Abstract 69: Stem Cells Harvested from Bone Marrow and Adipose Tissue Demonstrate Equivalent Healing but Through Different Mechanisms in a Murine Model of Irradiated Mandibular Fracture Healing

Abstract

PURPOSE: The difficulty of harvest and relative scarcity of bone marrow stromal cells (BMSCs) has limited the widespread use and clinical application of this technology, thereby necessitating inquiry into other therapies including adipose-derived stromal cells (ASCs). The goal of this study was to compare the ability of ASCs and BMSCs to heal mandibular defects and understand the mechanism through which this occurs. We hypothesize that ASCs will enhance fracture healing by improving vasculogenesis, while BSMCs will directly affect osteogenesis. METHODS: Male Lewis rats were radiated (35Gy), and subsequently underwent mandibular osteotomy with external fixation with implantation of two million BMSCs (n=12) or ASCs (n=16) marked with Green fluorescent protein (GFP). After 40 days, union rates were evaluated using microCT. Confocal microscopy visualized the contribution of ASCs/BMSCs to the bone regenerate.
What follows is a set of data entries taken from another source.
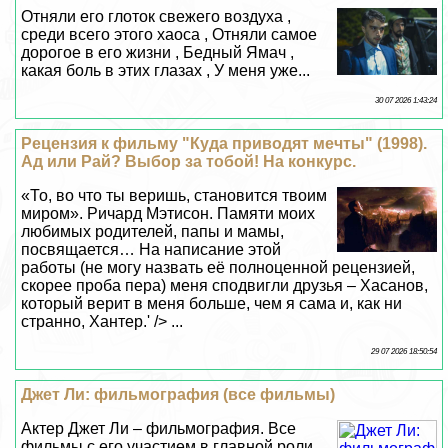
Отняли его глоток свежего воздуха ,
среди всего этого хаоса , Отняли самое
дорогое в его жизни , Бедный Ямач ,
какая боль в этих глазах , У меня уже...
30 07 2026 1:43:24
Рецензия к фильму "Куда приводят мечты" (1998).
Ад или Рай? Выбор за тобой! На конкурс.
«То, во что ты веришь, становится твоим
миром». Ричард Мэтисон. Памяти моих
любимых родителей, папы и мамы,
посвящается… На написание этой
работы (не могу назвать её полноценной рецензией,
скорее проба пера) меня сподвигли друзья – Хасанов,
который верит в меня больше, чем я сама и, как ни
странно, Хантер.' /> ...
29 07 2026 18:50:54
Джет Ли: фильмография (все фильмы)
Актер Джет Ли – фильмография. Все
фильмы с его участием в главной роли.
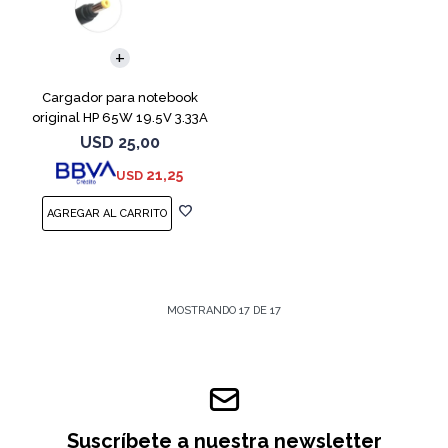
Cargador para notebook
original HP 65W 19.5V 3.33A
USD
25,00
21,25
USD
MOSTRANDO
17
DE
17
Suscríbete a nuestra newsletter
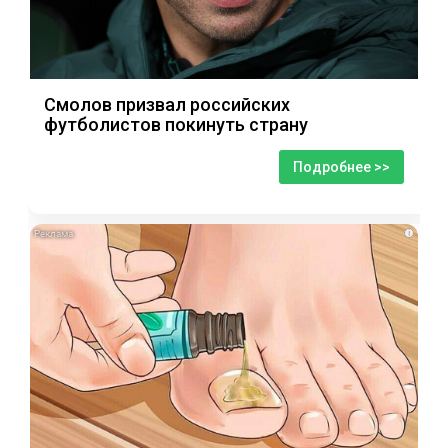
Смолов призвал российских
футболистов покинуть страну
Подробнее >>
i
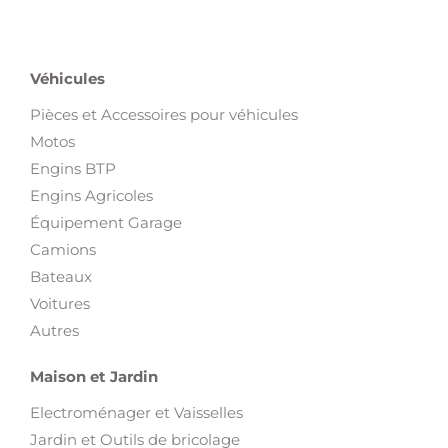
Véhicules
Pièces et Accessoires pour véhicules
Motos
Engins BTP
Engins Agricoles
Équipement Garage
Camions
Bateaux
Voitures
Autres
Maison et Jardin
Electroménager et Vaisselles
Jardin et Outils de bricolage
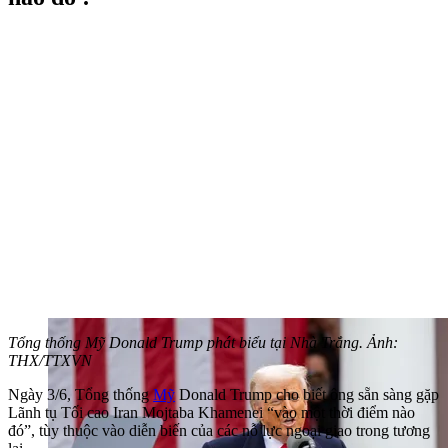
Tổng thống Mỹ Donald Trump phát biểu tại Nhà Trắng. Ảnh:
THX/TTXVN
Ngày 3/6, Tổng thống
Mỹ
Donald Trump cho biết ông sẵn sàng gặp
Lãnh tụ Tối cao Iran Mojtaba Khamenei “vào một thời điểm nào
đó”, tùy thuộc vào diễn biến của các nỗ lực ngoại giao trong tương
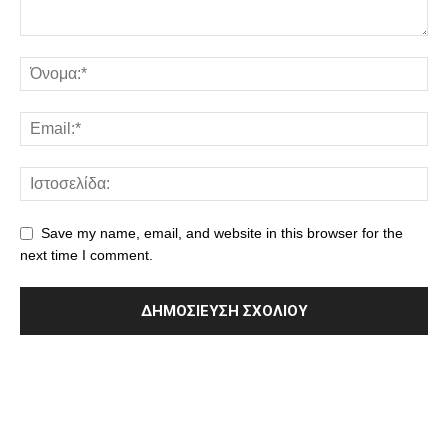
Save my name, email, and website in this browser for the
next time I comment.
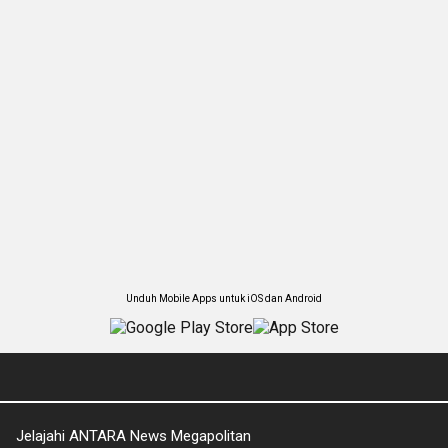
Unduh Mobile Apps untuk iOS dan Android
Jelajahi ANTARA News Megapolitan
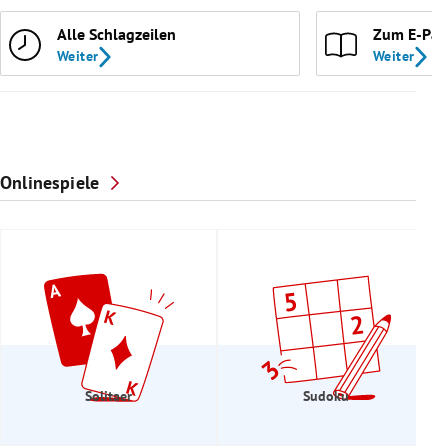
Alle Schlagzeilen
Zum E-Pap
Weiter
Weiter
Onlinespiele
Solitaer
Sudoku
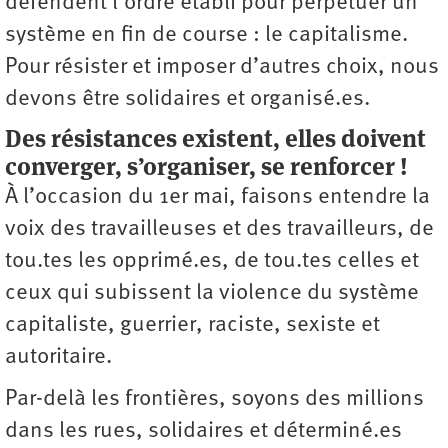
défendent l’ordre établi pour perpétuer un
système en fin de course : le capitalisme.
Pour résister et imposer d’autres choix, nous
devons être solidaires et organisé.es.
Des résistances existent, elles doivent
converger, s’organiser, se renforcer !
À l’occasion du 1er mai, faisons entendre la
voix des travailleuses et des travailleurs, de
tou.tes les opprimé.es, de tou.tes celles et
ceux qui subissent la violence du système
capitaliste, guerrier, raciste, sexiste et
autoritaire.
Par-delà les frontières, soyons des millions
dans les rues, solidaires et déterminé.es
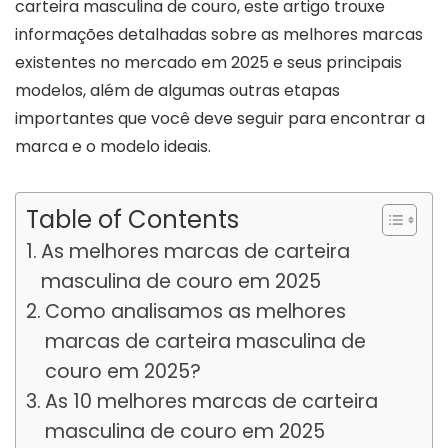
carteira masculina de couro, este artigo trouxe
informações detalhadas sobre as melhores marcas
existentes no mercado em 2025 e seus principais
modelos, além de algumas outras etapas
importantes que você deve seguir para encontrar a
marca e o modelo ideais.
Table of Contents
As melhores marcas de carteira
masculina de couro em 2025
Como analisamos as melhores
marcas de carteira masculina de
couro em 2025?
As 10 melhores marcas de carteira
masculina de couro em 2025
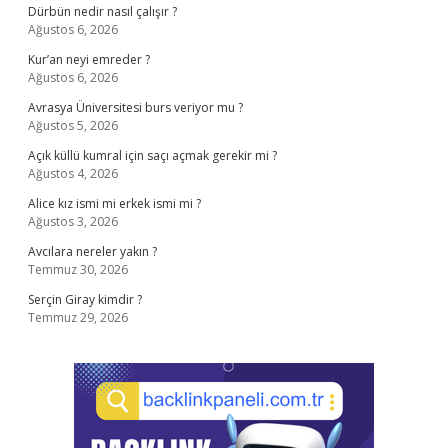
Dürbün nedir nasıl çalışır ?
Ağustos 6, 2026
Kur’an neyi emreder ?
Ağustos 6, 2026
Avrasya Üniversitesi burs veriyor mu ?
Ağustos 5, 2026
Açık küllü kumral için saçı açmak gerekir mi ?
Ağustos 4, 2026
Alice kız ismi mi erkek ismi mi ?
Ağustos 3, 2026
Avcılara nereler yakın ?
Temmuz 30, 2026
Serçin Giray kimdir ?
Temmuz 29, 2026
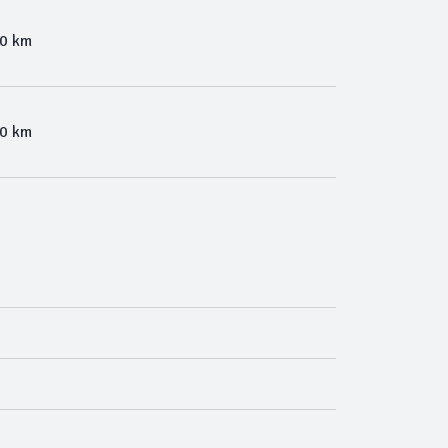
00 km
00 km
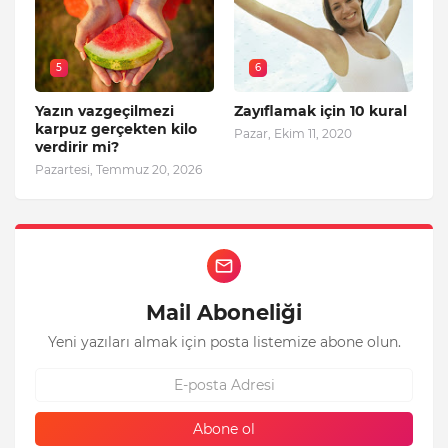
5
6
Yazın vazgeçilmezi
Zayıflamak için 10 kural
karpuz gerçekten kilo
Pazar, Ekim 11, 2020
verdirir mi?
Pazartesi, Temmuz 20, 2026
Mail Aboneliği
Yeni yazıları almak için posta listemize abone olun.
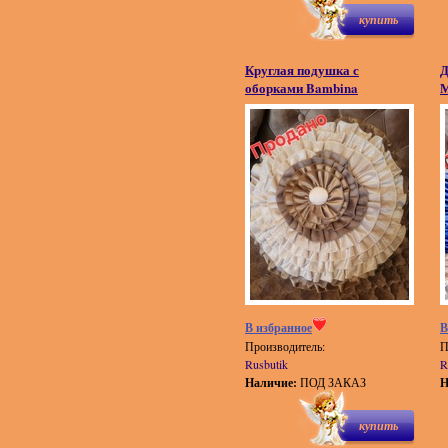
купить
Круглая подушка с
Д
оборками Bambina
М
В избранное
В
Производитель:
П
Rusbutik
R
Наличие:
ПОД ЗАКАЗ
Н
купить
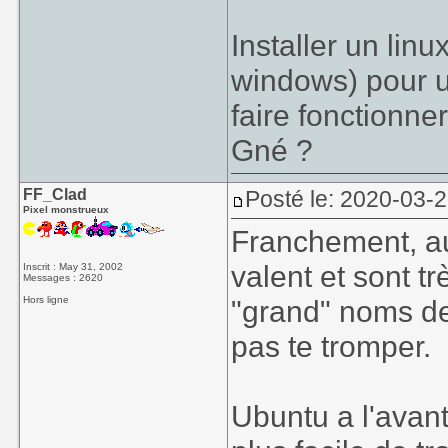
J'envisag
Installer un lin
faire un tr
windows) pour u
Bon, il s'agit de
On pourra (p
faire fonctionn
pour les progr
décris ce truc
fonctionner.
Gné ?
FF_Clad
Posté le: 2020-03-2
Pixel monstrueux
Franchement, auj
valent et sont t
Inscrit : May 31, 2002
Messages : 2620
Hors ligne
"grand" noms des
pas te tromper.
Ubuntu a l'avant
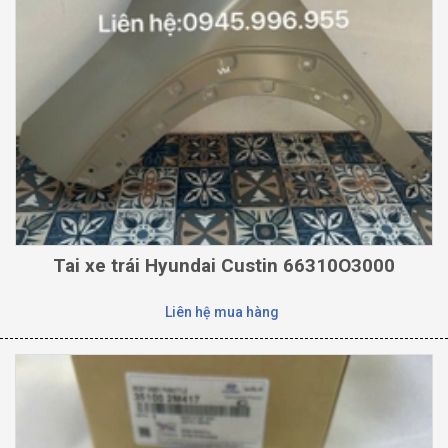
Tai xe trái Hyundai Custin 66310O3000
Liên hệ mua hàng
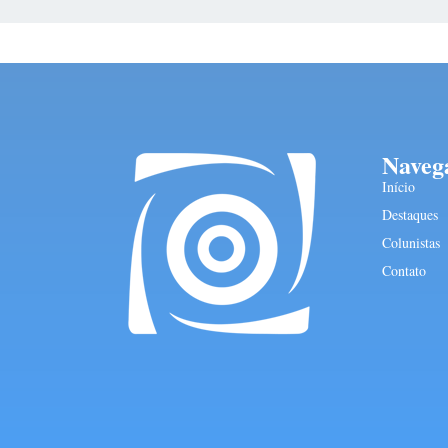
Naveg
Início
Destaques
Colunistas
Contato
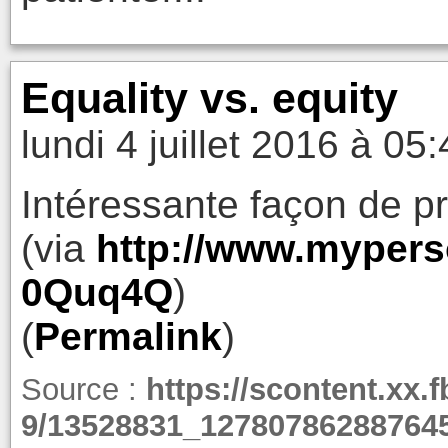
Equality vs. equity
lundi 4 juillet 2016 à 05
Intéressante façon de p
(via
http://www.mypers
0Quq4Q
)
(
Permalink
)
Source :
https://scontent.xx.f
9/13528831_12780786288764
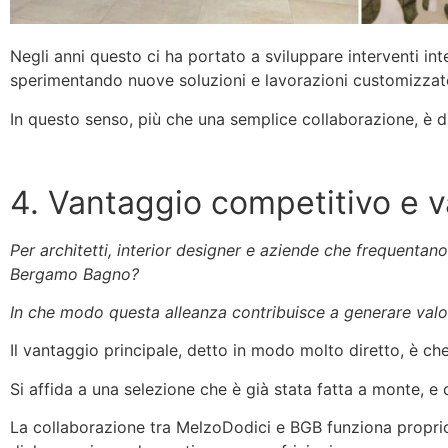
Negli anni questo ci ha portato a sviluppare interventi inte
sperimentando nuove soluzioni e lavorazioni customizzate,
In questo senso, più che una semplice collaborazione, è d
4. Vantaggio competitivo e va
Per architetti, interior designer e aziende che frequentan
Bergamo Bagno?
In che modo questa alleanza contribuisce a generare valor
Il vantaggio principale, detto in modo molto diretto, è che 
Si affida a una selezione che è già stata fatta a monte, e 
La collaborazione tra MelzoDodici e BGB funziona proprio 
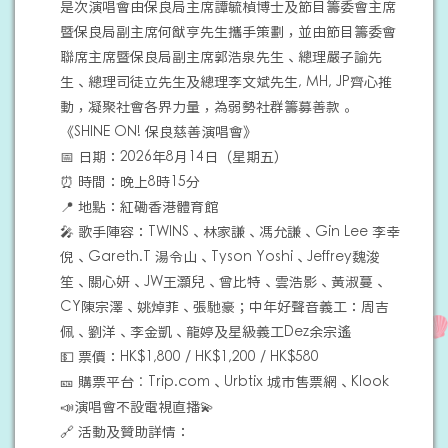
是次演唱會由保良局主席譚毓楨博士及節目籌委會主席
暨保良局副主席何猷亨先生攜手策劃，並由節目籌委會
聯席主席暨保良局副主席郭浩泉先生、總理嚴子諭先
生、總理司徒立先生及總理李文斌先生, MH, JP齊心推
動，凝聚社會各界力量，為弱勢社群籌募善款。
《SHINE ON! 保良慈善演唱會》
📅 日期：2026年8月14日（星期五）
⏰ 時間：晚上8時15分
📍 地點：紅磡香港體育館
🎤 歌手陣容：TWINS、林家謙、馮允謙、Gin Lee 李幸
倪、Gareth.T 湯令山、Tyson Yoshi、Jeffrey魏浚
笙、關心妍、JW王灝兒、曾比特、雲浩影、黃淑蔓、
CY陳宗澤、姚焯菲、張馳豪；中年好聲音義工：周吉
佩、劉洋、李金凱、龍婷及星級義工Dez余宗遙
💵 票價：HK$1,800 / HK$1,200 / HK$580
🎫 購票平台︰Trip.com、Urbtix 城市售票網、Klook
📣演唱會不設電視直播💫
🔗 活動及贊助詳情：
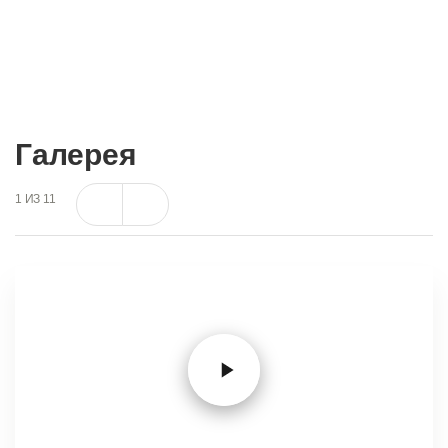
Галерея
1
ИЗ
11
Quantitative polymerase chain reaction of ASCs/BMSCs compared expression of osteogenic and vasculogenic genes. Coculture of ASCs (n=3) or BMSCs (n=3) with human umbilical vein endothelial cells (HUVECs) was performed in vitro in transwells to measure tubule formation as a marker of vasculogenesis. RESULTS: ASC-implantation resulted in higher union rates than BMSC-implantation (union rate: 94% vs. 66%). These cells contribute indirectly to fracture healing, as GFP was not visualized at the site. BMSCs expressed osteogenic genes including osteopontin to a significantly greater degree than did ASCs, while ASCs expressed greater levels of vascular endothelial growth factor. This translated to greater tubule formation among HUVECs co-cultured with ASCs than with BMSCs (64.3 ± 7.3 vs. 23.3 ± 2.6, p=0.0008), and increased vasculogenesis in vivo in mandibles after ASC implantation. CONCLUSIONS: ASCs heal fracture defects better than BMSCs. This effect is likely mediated by indirect modulation of vasculogenesis, rather than by a direct effect on osteogenesis. Clinicians interested in cell-based therapies for irradiated bone injury should consider ASCs as a promising option, given their abundance, ease of acquisition, and improved fracture healing.